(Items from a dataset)
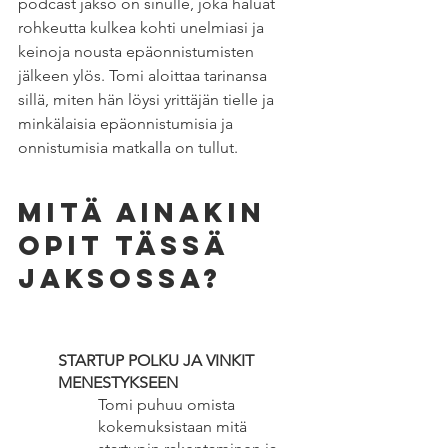
podcast jakso on sinulle, joka haluat 
rohkeutta kulkea kohti unelmiasi ja 
keinoja nousta epäonnistumisten 
jälkeen ylös. Tomi aloittaa tarinansa 
sillä, miten hän löysi yrittäjän tielle ja 
minkälaisia epäonnistumisia ja 
onnistumisia matkalla on tullut. 
Mitä ainakin 
opit tässä 
jaksossa?
STARTUP POLKU JA VINKIT 
MENESTYKSEEN
Tomi puhuu omista 
kokemuksistaan mitä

(Exercise goal)
Each record above is to be copied exactly. Drop the pictures.

(Exercise solution)
podcast jakso on sinulle, joka haluat 
rohkeutta kulkea kohti unelmiasi ja 
keinoja nousta epäonnistumisten 
jälkeen ylös. Tomi aloittaa tarinansa 
sillä, miten hän löysi yrittäjän tielle ja 
minkälaisia epäonnistumisia ja 
onnistumisia matkalla on tullut. 
Mitä ainakin 
opit tässä 
jaksossa?
STARTUP POLKU JA VINKIT 
MENESTYKSEEN
Tomi puhuu omista 
kokemuksistaan mitä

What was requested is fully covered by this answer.